Legacies of Enslavement project Research Fellows appointed
December 2019
The University of Cambridge Advisory Group on the Legacies of Enslavement is pleased to announce that Sabine Cadeau and Nicolas Bell-Romero have been appointed as Research Fellows.
The postdoctoral Research Fellows for the Legacies of Enslavement project are appointed for two years. Based in the Centre for African Studies, they will work in an interdisciplinary context across the University, developing relationships with other staff and students active in similar research. They will develop and deliver their own research projects as set out below, under the aegis of the Advisory Group and under the supervision of a small group of academics.
Biographies
Sabine Cadeau
Dr Sabine Cadeau is a historian of the Caribbean and the broader African Diaspora. She is particularly interested in histories of slavery, empire, race, citizenship and human rights. Her book project More Than a Massacre: The Anti-Haitian Campaign in the Dominican Border Provinces: 1919-1946 traces a successively worsening campaign of explicitly racialized anti-Haitian repression that began in 1919 under the American occupiers, accelerated in 1930 with the rise of Trujillo, and culminated in 1937 with the slaughter of an estimated twenty thousand civilians. Relatively unknown by contrast with contemporary events in Europe, the Haitian-Dominican experience has yet to figure in the broader literatures on genocide and statelessness in the twentieth century. More Than a Massacre is currently under review with Cambridge University Press. A parallel project, titled 'Victims in Their Own Words: Remembering the Forgotten 1937 Haitian Massacre', is a documentary history based on interviews with massacre survivors and their descendants.

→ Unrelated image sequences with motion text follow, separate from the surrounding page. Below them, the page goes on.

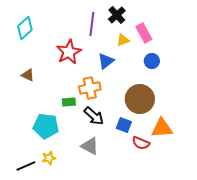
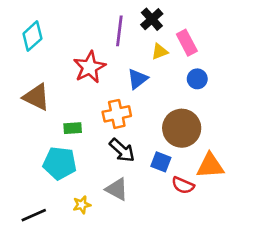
brown triangle: (28, 75) -> (36, 97), size x1.6
green rectangle: (69, 102) -> (73, 128), moved
yellow star: (49, 158) -> (82, 205), moved

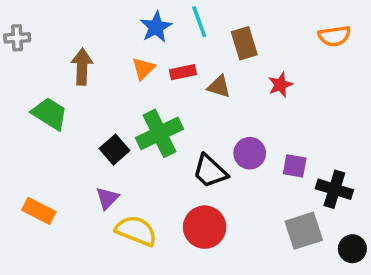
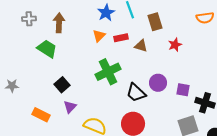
brown arrow: (82, 67) -> (59, 23), moved
green trapezoid: (50, 114) -> (47, 49), moved
black square: (114, 150) -> (62, 85), moved
purple triangle: (107, 198) -> (70, 107), moved

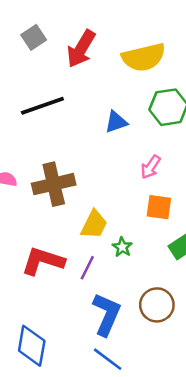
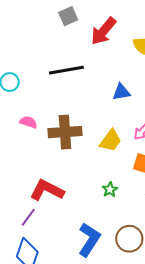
yellow trapezoid: (94, 225) -> (111, 141), moved
purple line: (87, 268) -> (28, 217), moved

Dr Cadeau received her PhD in Modern Latin American and Caribbean Atlantic World History from the University of Chicago in 2015. From 2017-2019, she was visiting assistant professor in Caribbean history at the University of South Florida at Tampa. From 2016-2017 she was a postdoctoral fellow in Yale University’s Program in Agrarian Studies. From 2015-2016, she was a postdoctoral fellow at Rutgers University. She has designed and taught undergraduate courses such as Atlantic Slavery, Introduction to Caribbean History, and Africans in the Americas. She has also taught graduate courses, including Comparative Colonialism, and Race and Racism in Latin America and the Caribbean. Her research has been supported by the Andrew Mellon Foundation, The Social Science Research Council, and the Woodrow Wilson Foundation.
Nicolas Bell-Romero
Nicolas Bell-Romero is completing a PhD in early American history at the University of Cambridge. His dissertation is titled 'The Politics of Epithets in the American Revolution, 1763-87'. Far from throwaway insults, this thesis and book project shows that epithets, such as 'patriot' or 'American', were important titles and identity terms that represented the standards and social values that the inhabitants of both Britain and America thought they should strive toward. Due to their importance, the Revolution was engulfed in a war over words as contemporaries, including white women, indigenous peoples, and African-descended persons, battled over who merited specific epithets. Through an examination of these keywords in a variety of printed and material sources, this project reorients how scholars discuss the themes of allegiances, identity, and equality in the Revolutionary period.
This research expertise, which combines elements of social, cultural, and intellectual history, will be applied in his role as a postdoctoral research associate for the legacies of enslavement inquiry. He will use his archival knowledge of North American slavery and abolition to examine the education of slaveholders (including three signatories to the Declaration) at Cambridge, the University’s central role in global knowledge networks that underpinned and perpetuated enslavement, and the role of Cambridge abolitionists in creating a narrative that attacked 'American slavery', but, in framing enslavement as an 'American' problem, allowed Britons to distance themselves from culpability for the British Empire’s worst excesses, including Caribbean slavery and Britain’s role in the Atlantic slave trade.